- [RECORDS SHOWN]
______________________________
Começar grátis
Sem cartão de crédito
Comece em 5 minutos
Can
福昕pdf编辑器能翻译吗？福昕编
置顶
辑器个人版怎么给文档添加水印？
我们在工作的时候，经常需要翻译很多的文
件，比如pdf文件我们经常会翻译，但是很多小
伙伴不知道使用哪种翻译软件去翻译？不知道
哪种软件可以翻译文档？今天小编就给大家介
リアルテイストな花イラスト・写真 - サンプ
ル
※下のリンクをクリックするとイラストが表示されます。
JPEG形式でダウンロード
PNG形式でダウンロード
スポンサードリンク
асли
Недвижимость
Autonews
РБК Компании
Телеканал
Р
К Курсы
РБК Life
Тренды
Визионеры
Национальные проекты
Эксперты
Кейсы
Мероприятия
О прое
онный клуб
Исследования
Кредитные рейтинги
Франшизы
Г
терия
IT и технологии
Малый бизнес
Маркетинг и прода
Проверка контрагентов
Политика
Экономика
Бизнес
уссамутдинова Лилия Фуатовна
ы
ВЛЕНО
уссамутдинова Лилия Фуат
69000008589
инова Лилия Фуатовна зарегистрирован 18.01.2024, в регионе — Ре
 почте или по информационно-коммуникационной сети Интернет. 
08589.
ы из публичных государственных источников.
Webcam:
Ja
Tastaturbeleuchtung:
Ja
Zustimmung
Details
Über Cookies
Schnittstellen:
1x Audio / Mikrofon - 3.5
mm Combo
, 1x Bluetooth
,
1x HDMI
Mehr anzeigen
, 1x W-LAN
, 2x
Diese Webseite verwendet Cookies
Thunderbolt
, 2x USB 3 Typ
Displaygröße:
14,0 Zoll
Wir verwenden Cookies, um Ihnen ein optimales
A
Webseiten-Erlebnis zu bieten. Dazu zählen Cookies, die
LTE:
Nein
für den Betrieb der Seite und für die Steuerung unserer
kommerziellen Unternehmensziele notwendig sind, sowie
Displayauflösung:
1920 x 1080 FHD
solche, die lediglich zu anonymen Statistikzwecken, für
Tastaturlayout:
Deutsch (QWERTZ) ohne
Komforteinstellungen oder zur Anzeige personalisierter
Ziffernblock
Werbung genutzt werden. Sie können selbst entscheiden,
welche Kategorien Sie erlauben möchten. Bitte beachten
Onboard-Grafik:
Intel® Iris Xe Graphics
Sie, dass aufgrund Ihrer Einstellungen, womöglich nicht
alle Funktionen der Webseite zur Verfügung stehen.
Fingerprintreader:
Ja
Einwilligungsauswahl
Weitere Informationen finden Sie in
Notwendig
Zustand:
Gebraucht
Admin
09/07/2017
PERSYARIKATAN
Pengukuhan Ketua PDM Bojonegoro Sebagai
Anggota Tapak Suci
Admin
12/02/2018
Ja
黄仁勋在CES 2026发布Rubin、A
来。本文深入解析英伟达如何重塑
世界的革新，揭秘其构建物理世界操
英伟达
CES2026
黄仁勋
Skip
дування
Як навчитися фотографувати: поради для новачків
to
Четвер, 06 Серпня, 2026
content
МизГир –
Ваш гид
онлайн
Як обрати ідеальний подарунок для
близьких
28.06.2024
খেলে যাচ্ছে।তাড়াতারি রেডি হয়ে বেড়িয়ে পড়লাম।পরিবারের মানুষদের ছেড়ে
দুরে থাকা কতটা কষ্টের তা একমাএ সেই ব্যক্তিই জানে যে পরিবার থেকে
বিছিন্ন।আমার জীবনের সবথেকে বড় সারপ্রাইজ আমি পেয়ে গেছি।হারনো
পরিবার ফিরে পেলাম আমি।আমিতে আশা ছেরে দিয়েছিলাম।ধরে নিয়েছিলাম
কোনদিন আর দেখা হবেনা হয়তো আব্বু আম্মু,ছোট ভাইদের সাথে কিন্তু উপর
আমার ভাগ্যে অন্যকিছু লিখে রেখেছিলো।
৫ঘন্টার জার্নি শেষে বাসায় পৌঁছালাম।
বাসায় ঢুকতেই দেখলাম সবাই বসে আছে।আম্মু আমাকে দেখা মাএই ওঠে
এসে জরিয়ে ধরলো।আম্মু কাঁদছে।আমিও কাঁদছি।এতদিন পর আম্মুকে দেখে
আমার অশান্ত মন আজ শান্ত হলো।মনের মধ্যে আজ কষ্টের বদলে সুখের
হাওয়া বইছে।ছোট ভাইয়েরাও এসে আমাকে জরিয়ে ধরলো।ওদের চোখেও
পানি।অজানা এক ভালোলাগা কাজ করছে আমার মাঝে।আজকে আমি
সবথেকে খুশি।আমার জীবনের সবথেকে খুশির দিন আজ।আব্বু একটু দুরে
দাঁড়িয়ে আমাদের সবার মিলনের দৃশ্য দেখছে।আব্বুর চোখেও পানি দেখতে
______________________________
- [WHAT THE EXERCISE ASKS] Write out the entries above word for word.

- [EXERCISE RESULT]
Começar grátis
Sem cartão de crédito
Comece em 5 minutos
Can
福昕pdf编辑器能翻译吗？福昕编
置顶
辑器个人版怎么给文档添加水印？
我们在工作的时候，经常需要翻译很多的文
件，比如pdf文件我们经常会翻译，但是很多小
伙伴不知道使用哪种翻译软件去翻译？不知道
哪种软件可以翻译文档？今天小编就给大家介
リアルテイストな花イラスト・写真 - サンプ
ル
※下のリンクをクリックするとイラストが表示されます。
JPEG形式でダウンロード
PNG形式でダウンロード
スポンサードリンク
асли
Недвижимость
Autonews
РБК Компании
Телеканал
Р
К Курсы
РБК Life
Тренды
Визионеры
Национальные проекты
Эксперты
Кейсы
Мероприятия
О прое
онный клуб
Исследования
Кредитные рейтинги
Франшизы
Г
терия
IT и технологии
Малый бизнес
Маркетинг и прода
Проверка контрагентов
Политика
Экономика
Бизнес
уссамутдинова Лилия Фуатовна
ы
ВЛЕНО
уссамутдинова Лилия Фуат
69000008589
инова Лилия Фуатовна зарегистрирован 18.01.2024, в регионе — Ре
 почте или по информационно-коммуникационной сети Интернет. 
08589.
ы из публичных государственных источников.
Webcam:
Ja
Tastaturbeleuchtung:
Ja
Zustimmung
Details
Über Cookies
Schnittstellen:
1x Audio / Mikrofon - 3.5
mm Combo
, 1x Bluetooth
,
1x HDMI
Mehr anzeigen
, 1x W-LAN
, 2x
Diese Webseite verwendet Cookies
Thunderbolt
, 2x USB 3 Typ
Displaygröße:
14,0 Zoll
Wir verwenden Cookies, um Ihnen ein optimales
A
Webseiten-Erlebnis zu bieten. Dazu zählen Cookies, die
LTE:
Nein
für den Betrieb der Seite und für die Steuerung unserer
kommerziellen Unternehmensziele notwendig sind, sowie
Displayauflösung:
1920 x 1080 FHD
solche, die lediglich zu anonymen Statistikzwecken, für
Tastaturlayout:
Deutsch (QWERTZ) ohne
Komforteinstellungen oder zur Anzeige personalisierter
Ziffernblock
Werbung genutzt werden. Sie können selbst entscheiden,
welche Kategorien Sie erlauben möchten. Bitte beachten
Onboard-Grafik:
Intel® Iris Xe Graphics
Sie, dass aufgrund Ihrer Einstellungen, womöglich nicht
alle Funktionen der Webseite zur Verfügung stehen.
Fingerprintreader:
Ja
Einwilligungsauswahl
Weitere Informationen finden Sie in
Notwendig
Zustand:
Gebraucht
Admin
09/07/2017
PERSYARIKATAN
Pengukuhan Ketua PDM Bojonegoro Sebagai
Anggota Tapak Suci
Admin
12/02/2018
Ja
黄仁勋在CES 2026发布Rubin、A
来。本文深入解析英伟达如何重塑
世界的革新，揭秘其构建物理世界操
英伟达
CES2026
黄仁勋
Skip
дування
Як навчитися фотографувати: поради для новачків
to
Четвер, 06 Серпня, 2026
content
МизГир –
Ваш гид
онлайн
Як обрати ідеальний подарунок для
близьких
28.06.2024
খেলে যাচ্ছে।তাড়াতারি রেডি হয়ে বেড়িয়ে পড়লাম।পরিবারের মানুষদের ছেড়ে
দুরে থাকা কতটা কষ্টের তা একমাএ সেই ব্যক্তিই জানে যে পরিবার থেকে
বিছিন্ন।আমার জীবনের সবথেকে বড় সারপ্রাইজ আমি পেয়ে গেছি।হারনো
পরিবার ফিরে পেলাম আমি।আমিতে আশা ছেরে দিয়েছিলাম।ধরে নিয়েছিলাম
কোনদিন আর দেখা হবেনা হয়তো আব্বু আম্মু,ছোট ভাইদের সাথে কিন্তু উপর
আমার ভাগ্যে অন্যকিছু লিখে রেখেছিলো।
৫ঘন্টার জার্নি শেষে বাসায় পৌঁছালাম।
বাসায় ঢুকতেই দেখলাম সবাই বসে আছে।আম্মু আমাকে দেখা মাএই ওঠে
এসে জরিয়ে ধরলো।আম্মু কাঁদছে।আমিও কাঁদছি।এতদিন পর আম্মুকে দেখে
আমার অশান্ত মন আজ শান্ত হলো।মনের মধ্যে আজ কষ্টের বদলে সুখের
হাওয়া বইছে।ছোট ভাইয়েরাও এসে আমাকে জরিয়ে ধরলো।ওদের চোখেও
পানি।অজানা এক ভালোলাগা কাজ করছে আমার মাঝে।আজকে আমি
সবথেকে খুশি।আমার জীবনের সবথেকে খুশির দিন আজ।আব্বু একটু দুরে
দাঁড়িয়ে আমাদের সবার মিলনের দৃশ্য দেখছে।আব্বুর চোখেও পানি দেখতে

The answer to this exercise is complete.